Cancer patients with rheum side effects respond well to usual therapy

Medicines

By Mardi Chapman

7 Nov 2017

Rheumatological immune-related adverse events (irAEs) related to checkpoint inhibitor use in cancer patients appear to respond well to the usual rheumatology therapies, according to data presented at the ACR 2017 meeting in San Diego.

A small retrospective study from the Royal Melbourne Hospital and Peter MacCallum Cancer Centre found 13 of 18 patients treated with either pembrolizumab or nivolumab developed de novo rheumatological irAEs including inflammatory arthritis, polymyalgia rheumatica, myositis and fasciitis.

Patients were receiving anti-PD1 therapy for metastatic disease including melanoma, non-small cell lung cancer, or head and neck squamous cell carcinoma.

Three patients experienced flare of existing rheumatic disease while two patients had no flare of existing rheumatic disease.

Most patients (12 of 16) required prednisone at doses ≥10mg/day. DMARDs were used in five cases and one patient received intravenous immunoglobulin. None of the patients in the case series received biologic therapy.

Dr Emma Mitchell, a rheumatology registrar now at Austin Health, told the limbic the study found 14 patients had partial or complete response to their rheumatological therapy. Three had stable disease and only one had progressive disease.

“We don’t have any prospective data but with our patients prednisone seems to have been effective in controlling the symptoms however most have not been able to wean off the steroids.”

She said rheumatologists had to be mindful of the usual side effects of prednisone in patients however there were also other important considerations.

“At this point in time we don’t know if rheumatology treatments will impact on the efficacy of the checkpoint inhibitors. It’s a new multidisciplinary set of conditions that we are likely to encounter more often as checkpoint inhibitors become more widely available for different cancers.”
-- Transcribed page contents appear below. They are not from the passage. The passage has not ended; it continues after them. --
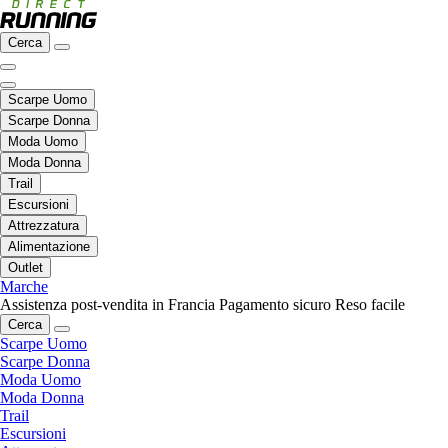
Cerca
Scarpe Uomo
Scarpe Donna
Moda Uomo
Moda Donna
Trail
Escursioni
Attrezzatura
Alimentazione
Outlet
Marche
Assistenza post-vendita in Francia
Pagamento sicuro
Reso facile
Cerca
Scarpe Uomo
Scarpe Donna
Moda Uomo
Moda Donna
Trail
Escursioni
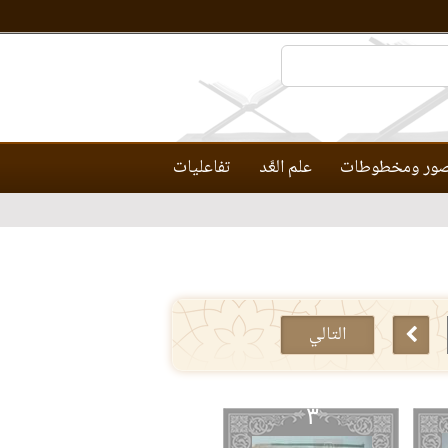
ور ومخطوطات
علم العَّد
تفاعليات
التالي
٣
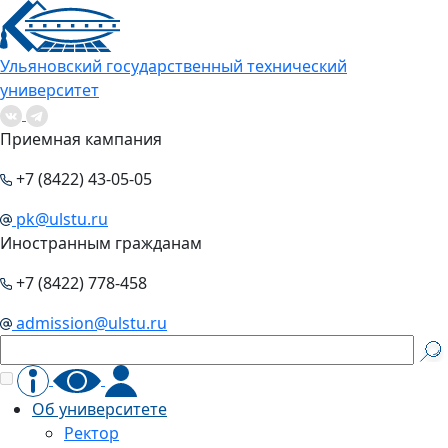
Ульяновский государственный технический
университет
Приемная кампания
+7 (8422) 43-05-05
pk@ulstu.ru
Иностранным гражданам
+7 (8422) 778-458
admission@ulstu.ru
Об университете
Ректор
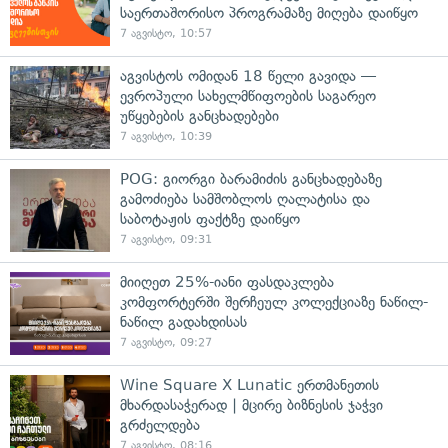
საერთაშორისო პროგრამაზე მიღება დაიწყო
7 აგვისტო, 10:57
აგვისტოს ომიდან 18 წელი გავიდა —
ევროპული სახელმწიფოების საგარეო
უწყებების განცხადებები
7 აგვისტო, 10:39
POG: გიორგი ბარამიძის განცხადებაზე
გამოძიება სამშობლოს ღალატისა და
საბოტაჟის ფაქტზე დაიწყო
7 აგვისტო, 09:31
მიიღეთ 25%-იანი ფასდაკლება
კომფორტერში შერჩეულ კოლექციაზე ნაწილ-
ნაწილ გადახდისას
7 აგვისტო, 09:27
Wine Square X Lunatic ერთმანეთის
მხარდასაჭერად | მცირე ბიზნესის ჯაჭვი
გრძელდება
7 აგვისტო, 08:16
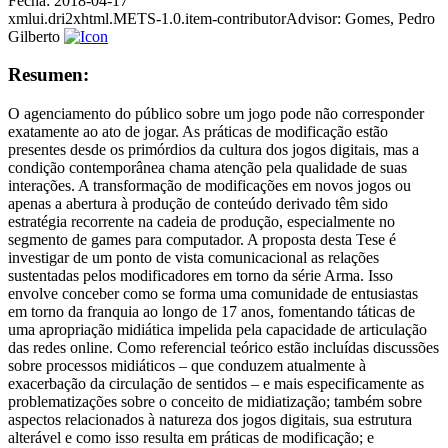
Fecha:
2018-04-17
xmlui.dri2xhtml.METS-1.0.item-contributorAdvisor:
Gomes, Pedro
Gilberto
Resumen:
O agenciamento do público sobre um jogo pode não corresponder
exatamente ao ato de jogar. As práticas de modificação estão
presentes desde os primórdios da cultura dos jogos digitais, mas a
condição contemporânea chama atenção pela qualidade de suas
interações. A transformação de modificações em novos jogos ou
apenas a abertura à produção de conteúdo derivado têm sido
estratégia recorrente na cadeia de produção, especialmente no
segmento de games para computador. A proposta desta Tese é
investigar de um ponto de vista comunicacional as relações
sustentadas pelos modificadores em torno da série Arma. Isso
envolve conceber como se forma uma comunidade de entusiastas
em torno da franquia ao longo de 17 anos, fomentando táticas de
uma apropriação midiática impelida pela capacidade de articulação
das redes online. Como referencial teórico estão incluídas discussões
sobre processos midiáticos – que conduzem atualmente à
exacerbação da circulação de sentidos – e mais especificamente as
problematizações sobre o conceito de midiatização; também sobre
aspectos relacionados à natureza dos jogos digitais, sua estrutura
alterável e como isso resulta em práticas de modificação; e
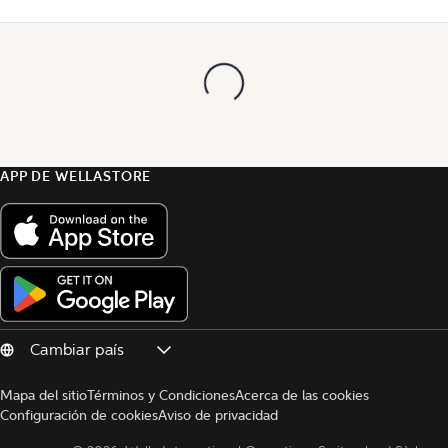
APP DE WELLASTORE
Mapa del sitio
Términos y Condiciones
Acerca de las cookies
Configuración de cookies
Aviso de privacidad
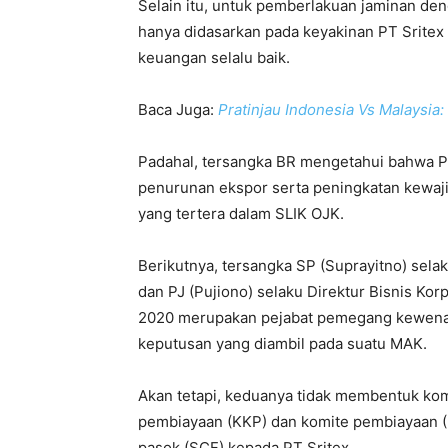
Selain itu, untuk pemberlakuan jaminan de
hanya didasarkan pada keyakinan PT Sritex
keuangan selalu baik.
Baca Juga:
Pratinjau Indonesia Vs Malaysia
Padahal, tersangka BR mengetahui bahwa P
penurunan ekspor serta peningkatan kewaji
yang tertera dalam SLIK OJK.
Berikutnya, tersangka SP (Suprayitno) sel
dan PJ (Pujiono) selaku Direktur Bisnis Ko
2020 merupakan pejabat pemegang kewenan
keputusan yang diambil pada suatu MAK.
Akan tetapi, keduanya tidak membentuk komi
pembiayaan (KKP) dan komite pembiayaan (KK
pasok (SCF) kepada PT Sritex.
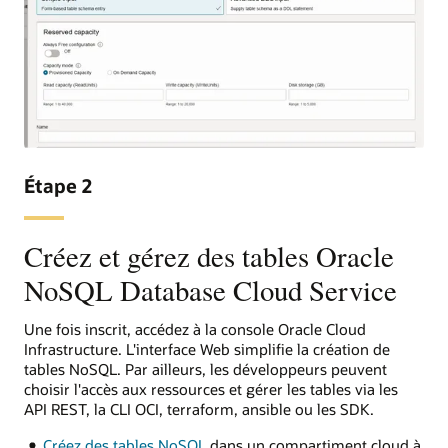
Étape 2
Créez et gérez des tables Oracle
NoSQL Database Cloud Service
Une fois inscrit, accédez à la console Oracle Cloud
Infrastructure. L'interface Web simplifie la création de
tables NoSQL. Par ailleurs, les développeurs peuvent
choisir l'accès aux ressources et gérer les tables via les
API REST, la CLI OCI, terraform, ansible ou les SDK.
Créez des tables NoSQL
dans un compartiment cloud à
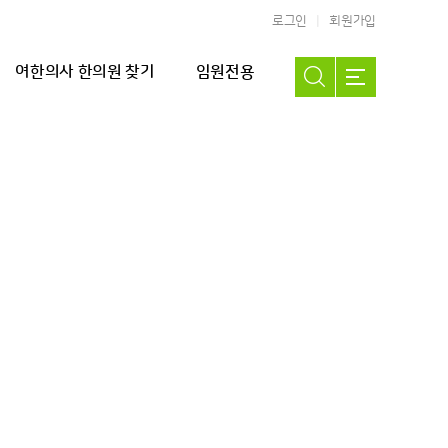
로그인
회원가입
여한의사 한의원 찾기
임원전용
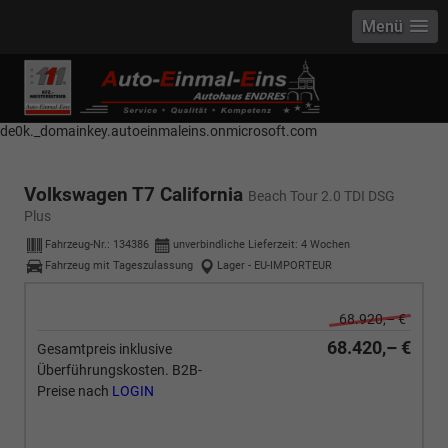
Menü
------------ Host Name : selector1._domainkey Points to address or value:
selector1-aee-de0k._domainkey.autoeinmaleins.onmicrosoft.com Host
Name : selector2._domainkey Points to address or value: selector2-aee-
de0k._domainkey.autoeinmaleins.onmicrosoft.com
Volkswagen T7 California
Beach Tour 2.0 TDI DSG
Plus
Fahrzeug-Nr.:
134386
unverbindliche Lieferzeit:
4 Wochen
Fahrzeug mit Tageszulassung
Lager - EU-IMPORTEUR
68.920,– €
68.420,– €
Gesamtpreis inklusive
Überführungskosten. B2B-
Preise nach
LOGIN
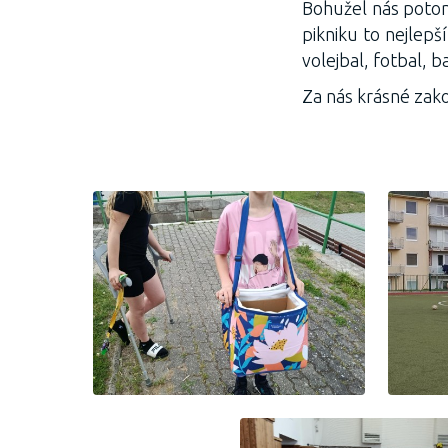
Bohužel nás potom
pikniku to nejlepší
volejbal, fotbal, b
Za nás krásné zako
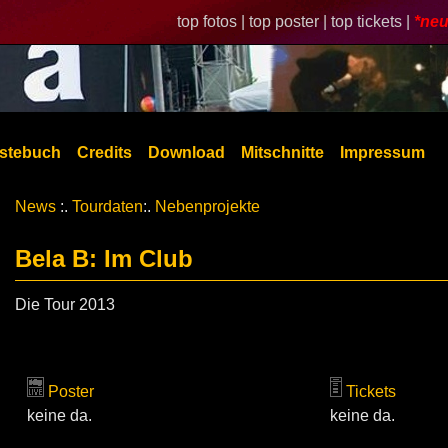
top fotos |
top poster |
top tickets |
*neu
stebuch
Credits
Download
Mitschnitte
Impressum
News
:.
Tourdaten
:.
Nebenprojekte
Bela B: Im Club
Die Tour 2013
Poster
Tickets
keine da.
keine da.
“At this stage we know that patients can have new disease and flares of existing disease and we don’t really know whether these represent the same disease we usually treat or whether they are a separate entity due to the checkpoint inhibitors.”

She said collaboration with oncology colleagues was critical before making treatment decisions such as the degree of immunosuppression.

“The goal of rheumatology treatment in this context is to try and treat symptoms sufficiently to allow patients to continue with their oncology therapy. We need to collaborate closely with oncology about what is safe and what they are comfortable with us giving.”

“Patients can have serious side effects to any of the oncology drugs and the aim of the game is to put the cancer in remission. If there are severe side effects then patients and oncologists will consider other options.”

“At the end of the day, if the patients wants to continue the therapy, that’s only something that individual patients can decide. There have been cases where patients decide not to continue that therapy and equally there have been cases where patients with severe side effects elect to continue their cancer therapy.”